Controle das redes de ferrovias ou do tráfego nas estradas, controle dos corpos em movimento desde a origem da cronofotografia com Etienne-Jules Marey e seu assistente Georges Demeny, membro da comissão do manual de infantaria, que demonstrará em 1904, com o apoio de filmes, a utilidade do cinema na dosagem dos esforços do combatente e representará um importante papel na formação física do Exército francês às vésperas das grandes manobras da Primeira Guerra Mundial.
Mas também, logística da percepção das imagens e dos sons, "trens-cinemas" de propaganda da revolução soviética, conquista do Oeste americano, "total mobil-machung" hitleriana... De Eisenstein a John Ford ou Leni Riefensthal, as grandes telas do cinema industrial foram durante muito tempo as telas de controle da dinâmica das massas, o instrumento sonhado por todos os totalitarismos.
Interatividade
Hoje, quando os documentários e os filmes de atualidades quase desapareceram das telas das salas de cinema, nunca as câmeras exploraram tanto, filmaram tanto, no ritmo da informação-mundo, ou mais, da informação-universo.
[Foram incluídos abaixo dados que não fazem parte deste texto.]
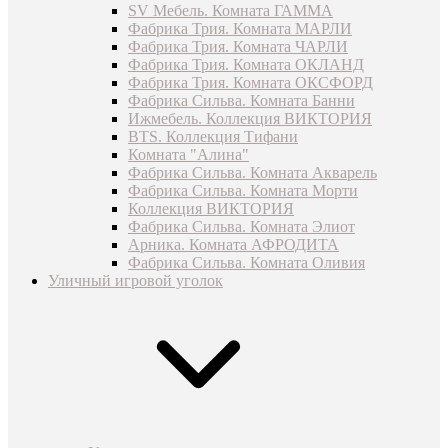
SV Мебель. Комната ГАММА
Фабрика Трия. Комната МАРЛИ
Фабрика Трия. Комната ЧАРЛИ
Фабрика Трия. Комната ОКЛАНД
Фабрика Трия. Комната ОКСФОРД
Фабрика Сильва. Комната Банни
Ижмебель. Коллекция ВИКТОРИЯ
BTS. Коллекция Тифани
Комната "Алина"
Фабрика Сильва. Комната Акварель
Фабрика Сильва. Комната Морти
Коллекция ВИКТОРИЯ
Фабрика Сильва. Комната Элиот
Арника. Комната АФРОДИТА
Фабрика Сильва. Комната Оливия
Уличный игровой уголок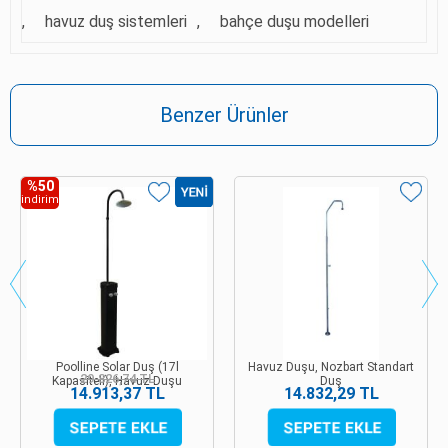
,
havuz duş sistemleri
,
bahçe duşu modelleri
Benzer Ürünler
%50
indirim
Poolline Solar Duş (17l
Havuz Duşu, Nozbart Standart
29.826,74 TL
Kapasiteli), Havuz Duşu
Duş
14.913,37 TL
14.832,29 TL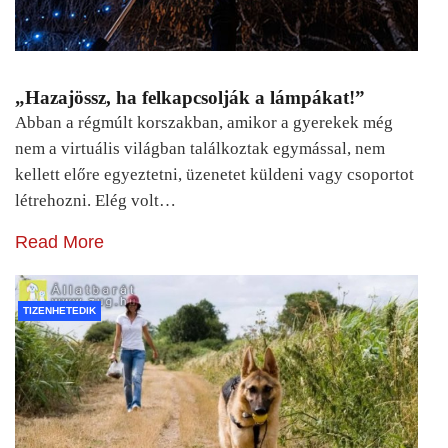
„Hazajössz, ha felkapcsolják a lámpákat!”
Abban a régmúlt korszakban, amikor a gyerekek még
nem a virtuális világban találkoztak egymással, nem
kellett előre egyeztetni, üzenetet küldeni vagy csoportot
létrehozni. Elég volt…
Read More
TIZENHETEDIK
Sabemos que as técnicas engendram umas as outras: o filme sonoro criado em 1926 pela Warner Brothers era apenas um subproduto industrial da tecnologia do telefone e do rádio, com o registro eletrônico do som e seu processo de reprodução.
Ele pressagiava o "see it now" da TV ao vivo e, em breve, a interatividade instantânea das infovias, aguardando a precipitação em direção a outras origens, para além da desaparição das telas, em novos espaços virtuais –cyberespaço onde "não será necessário, para viajar, arrastar um corpo como este que possuímos no universo físico" (1).
No fim da linha, o querido velho projetor do cinema-espetáculo não desloca mais muita gente, vitimado certamente pelas origens técnicas demasiado rudimentares. O ancestral da câmera dos irmãos Lumière, o fuzil cronofotográfico de Marey, que permitia focalizar e fotografar objetos se deslocando no espaço, não descendia em linha direta da metralhadora a manivela do coronel Gatling e do colt a tambor patenteado em 1832?
Com uma obstinação exemplar, Hollywood aliás nunca deixou de celebrar a união bárbara entre a arma automática e a foto automática. Como se não pudesse se livrar de sua inspiração assassina, a divisa do onipotente cinema americano continua a ser: "Quando ouço a palavra cultura, saco meu revólver!" (2)

(1) Eric Gullichsen citado por Howard Reingold. "A Realidade Virtual". Ed. Dunod, 1993.
(2) Fórmula atribuída ao ex-jornalista e roteirista Joseph Goebbels, chefe do cinema hitlerista, ministro da Propaganda e da Informação.